Finding Your Team’s Vision

Every team needs a goal.

Small-town sports team, elite competitive mathletes, developer tiger team.

If you don’t have a vision, direction or purpose for where your team is headed – how will you know when you get there?

How will you know when you have achieved it?

How will you know it’s time to tweak, adjust and grow that vision?

If you never have anything to measure against it?

And what about everyone on your team?

How will you get them on board to what you want to accomplish when they have no concept as to what your vision is?

You don’t need a retreat in the mountains with only a knife and your wits to figure it out.

You need a group, a team, ready to define it, agree to it and commit to making it happen.

How to Stand Out when it’s All the Same

How do you stand out when everyone is doing the same thing?

When everyone is using the same hashtags?

When everyone has liked the same quotes?

When everyone is writing the same articles?

When everyone is competing for the same amount of eyeballs?

If there is so much content out there, so much to be read and compete with how can you make a difference with your small little crowd?

How do you grow the eyeballs?

Maybe it’s not about growing the eyeballs but instead about finding the quality eyeballs?

Like your customers you don’t necessarily need more quantity of them, what you need is more quality of them – those that recognize your skills and talents for what they are and not what they are compared to.

The Change you Want to See

Take a second to consider it –¬†What is the change you want to see?

Better yet, what is the change you need to see?

The change that you demand of yourself.

That you NEED to demand of yourself to see your world open up to new opportunities and avenues for growth?

Is it giving up old, unfocused activities?

Is it switching careers?

Is it abandoning the peers that tell you “you’re never going to make it”?

Is it starting to believe in yourself?

Whatever it is, it doesn’t start next month, next week or tomorrow, it starts today?

Take 10 minutes, think about the change you want to see, figure out the small step(s) you can make today and make it happen.

Wake up tomorrow and take the second step – rinse and repeat.

The Clueless Leader

Isn’t the most demotivating feeling in the world when your leader has no idea what you are doing, how you are doing it, why you are doing it and as a result why it’s taking longer than expected.

After all, aren’t they the ones that identified the work to be done and triaged it to you?

Aren’t they the ones responsible for the end deliverable?

Shouldn’t they have a little more knowledge in what they are responsible for so they can talk about it with confidence and passion to others and understand how and why you might be taking longer than expected?

Yes, Yes and Yes.

But not everyone sees it that way, not everyone “loves” what you are doing, not everyone feels the urge to learn everything and anything about the project they are not responsible for delivering.

Some leaders simply want the project to be done, off their plate and out the door.

It’s become too hard, too complicated, difficult and complex.

Translation – It’s not easy, it’s not a quick win.

It’s an effort and a commitment that requires more then they are willing to give.

So what do you do?

You finish the project and move on, not to another project but another leader, someone who cares about what you do, why you are doing it and where you are struggling.

To stay is to invite the same circle of despair and cluelessness which is already driving you to the edge.

Now is the time to make the change.

The Angry Helper

The Angry Helper is the person who begrudgingly agrees to help you.
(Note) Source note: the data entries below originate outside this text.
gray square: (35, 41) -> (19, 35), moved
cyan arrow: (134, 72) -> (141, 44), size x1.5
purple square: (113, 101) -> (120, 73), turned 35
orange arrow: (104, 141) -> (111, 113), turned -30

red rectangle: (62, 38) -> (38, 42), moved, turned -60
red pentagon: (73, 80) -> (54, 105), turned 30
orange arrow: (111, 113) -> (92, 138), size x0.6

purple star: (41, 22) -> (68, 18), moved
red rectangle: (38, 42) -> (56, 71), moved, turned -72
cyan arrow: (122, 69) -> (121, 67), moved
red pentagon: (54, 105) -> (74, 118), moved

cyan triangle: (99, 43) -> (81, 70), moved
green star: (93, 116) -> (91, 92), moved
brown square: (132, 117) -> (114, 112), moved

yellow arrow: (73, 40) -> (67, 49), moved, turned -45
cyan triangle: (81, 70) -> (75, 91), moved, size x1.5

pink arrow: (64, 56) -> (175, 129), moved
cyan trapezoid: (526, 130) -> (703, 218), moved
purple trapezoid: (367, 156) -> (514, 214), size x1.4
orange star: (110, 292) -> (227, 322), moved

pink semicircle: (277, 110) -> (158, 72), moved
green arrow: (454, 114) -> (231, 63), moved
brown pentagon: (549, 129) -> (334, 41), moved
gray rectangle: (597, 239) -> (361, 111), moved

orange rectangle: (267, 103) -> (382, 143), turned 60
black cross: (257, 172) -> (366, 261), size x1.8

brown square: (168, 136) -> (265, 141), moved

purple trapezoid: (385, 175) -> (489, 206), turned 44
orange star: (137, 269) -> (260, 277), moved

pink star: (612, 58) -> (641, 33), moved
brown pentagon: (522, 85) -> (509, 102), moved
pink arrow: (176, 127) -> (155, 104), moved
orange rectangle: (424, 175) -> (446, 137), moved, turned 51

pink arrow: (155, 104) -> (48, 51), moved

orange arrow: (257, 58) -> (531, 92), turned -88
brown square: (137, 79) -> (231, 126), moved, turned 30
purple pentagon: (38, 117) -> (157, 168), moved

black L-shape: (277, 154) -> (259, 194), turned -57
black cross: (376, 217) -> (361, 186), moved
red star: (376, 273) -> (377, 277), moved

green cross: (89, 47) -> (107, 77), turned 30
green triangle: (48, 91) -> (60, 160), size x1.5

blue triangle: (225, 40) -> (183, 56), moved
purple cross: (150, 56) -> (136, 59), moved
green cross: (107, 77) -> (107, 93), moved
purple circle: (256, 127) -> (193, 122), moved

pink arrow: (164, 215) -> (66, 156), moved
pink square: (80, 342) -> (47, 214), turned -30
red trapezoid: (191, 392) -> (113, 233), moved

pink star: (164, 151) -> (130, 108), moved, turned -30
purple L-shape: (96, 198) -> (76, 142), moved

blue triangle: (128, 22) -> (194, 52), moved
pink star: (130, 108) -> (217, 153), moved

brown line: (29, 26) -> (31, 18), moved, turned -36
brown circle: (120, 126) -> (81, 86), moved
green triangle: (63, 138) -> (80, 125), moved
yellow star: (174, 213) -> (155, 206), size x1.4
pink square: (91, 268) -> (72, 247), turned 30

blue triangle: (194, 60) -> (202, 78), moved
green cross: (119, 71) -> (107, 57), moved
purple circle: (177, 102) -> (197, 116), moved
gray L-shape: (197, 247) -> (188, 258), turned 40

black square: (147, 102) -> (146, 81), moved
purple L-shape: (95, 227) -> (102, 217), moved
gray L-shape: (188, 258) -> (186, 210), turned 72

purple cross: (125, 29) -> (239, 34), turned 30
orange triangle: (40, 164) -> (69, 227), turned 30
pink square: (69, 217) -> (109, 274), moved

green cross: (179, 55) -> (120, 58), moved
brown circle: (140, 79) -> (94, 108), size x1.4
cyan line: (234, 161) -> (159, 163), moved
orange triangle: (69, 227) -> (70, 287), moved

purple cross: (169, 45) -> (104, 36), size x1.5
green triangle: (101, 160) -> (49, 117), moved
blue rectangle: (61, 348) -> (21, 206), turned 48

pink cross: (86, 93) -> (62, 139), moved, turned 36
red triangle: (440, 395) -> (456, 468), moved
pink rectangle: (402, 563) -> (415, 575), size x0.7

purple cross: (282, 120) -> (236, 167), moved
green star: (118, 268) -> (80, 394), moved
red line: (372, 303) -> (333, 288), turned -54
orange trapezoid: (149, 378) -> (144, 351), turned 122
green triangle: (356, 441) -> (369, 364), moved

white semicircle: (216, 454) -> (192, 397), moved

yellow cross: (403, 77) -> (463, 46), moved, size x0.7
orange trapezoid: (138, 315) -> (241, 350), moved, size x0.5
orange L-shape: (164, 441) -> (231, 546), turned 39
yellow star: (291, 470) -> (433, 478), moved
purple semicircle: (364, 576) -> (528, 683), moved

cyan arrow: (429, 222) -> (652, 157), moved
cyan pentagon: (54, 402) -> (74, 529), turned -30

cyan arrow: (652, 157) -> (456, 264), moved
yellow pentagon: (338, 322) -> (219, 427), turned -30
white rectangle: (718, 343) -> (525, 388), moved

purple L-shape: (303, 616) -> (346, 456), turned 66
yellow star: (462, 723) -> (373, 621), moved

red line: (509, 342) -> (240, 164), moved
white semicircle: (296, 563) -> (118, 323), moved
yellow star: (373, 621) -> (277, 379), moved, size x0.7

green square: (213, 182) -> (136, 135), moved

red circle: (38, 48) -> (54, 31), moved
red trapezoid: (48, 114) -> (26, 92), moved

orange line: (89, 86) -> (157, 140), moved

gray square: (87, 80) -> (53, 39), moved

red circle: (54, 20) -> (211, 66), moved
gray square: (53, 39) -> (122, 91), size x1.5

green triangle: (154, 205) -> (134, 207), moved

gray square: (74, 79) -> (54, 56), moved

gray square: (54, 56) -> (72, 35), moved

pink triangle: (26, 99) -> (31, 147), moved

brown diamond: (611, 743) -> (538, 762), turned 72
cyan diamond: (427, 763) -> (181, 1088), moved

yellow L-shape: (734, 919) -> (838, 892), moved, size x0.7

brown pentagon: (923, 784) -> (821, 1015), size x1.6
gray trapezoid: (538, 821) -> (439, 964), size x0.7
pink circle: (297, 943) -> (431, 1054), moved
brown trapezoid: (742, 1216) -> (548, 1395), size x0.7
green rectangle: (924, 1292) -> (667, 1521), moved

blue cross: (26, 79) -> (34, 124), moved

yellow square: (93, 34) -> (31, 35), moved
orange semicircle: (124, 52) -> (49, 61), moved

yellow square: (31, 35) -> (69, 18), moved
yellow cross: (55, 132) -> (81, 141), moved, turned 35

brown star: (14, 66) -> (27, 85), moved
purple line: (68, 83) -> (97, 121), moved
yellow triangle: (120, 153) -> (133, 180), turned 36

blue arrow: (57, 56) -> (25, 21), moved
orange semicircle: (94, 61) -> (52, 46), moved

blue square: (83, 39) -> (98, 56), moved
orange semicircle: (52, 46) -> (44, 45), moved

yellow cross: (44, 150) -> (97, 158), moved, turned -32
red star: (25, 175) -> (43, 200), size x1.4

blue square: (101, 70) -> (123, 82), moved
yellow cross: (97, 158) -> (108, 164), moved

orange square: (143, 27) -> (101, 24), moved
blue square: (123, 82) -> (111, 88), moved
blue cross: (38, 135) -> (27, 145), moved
They bemoan the process the whole time, bitter in the fact that they have to take time out of their day to help you figure out this “simple” problem that only they can understand.

What you say and do is never enough to help, it was done wrong the first time and it will be done wrong the second and third and fourth time.

And then they leave, sure whatever it was might now work, but you can see the wake behind them as they walk away, onto the next team member to offer their assistance to, begrudgingly, complaining the entire time.

Want to be a great team member?

Help your team grow by accepting that everyone needs help and assistance at some time or another.

Realize you are not Lord of the Code.

And when someone asks for help on your worst possible day?

If you can’t help in a complimentary, sincere, helpful way… send them to someone that will.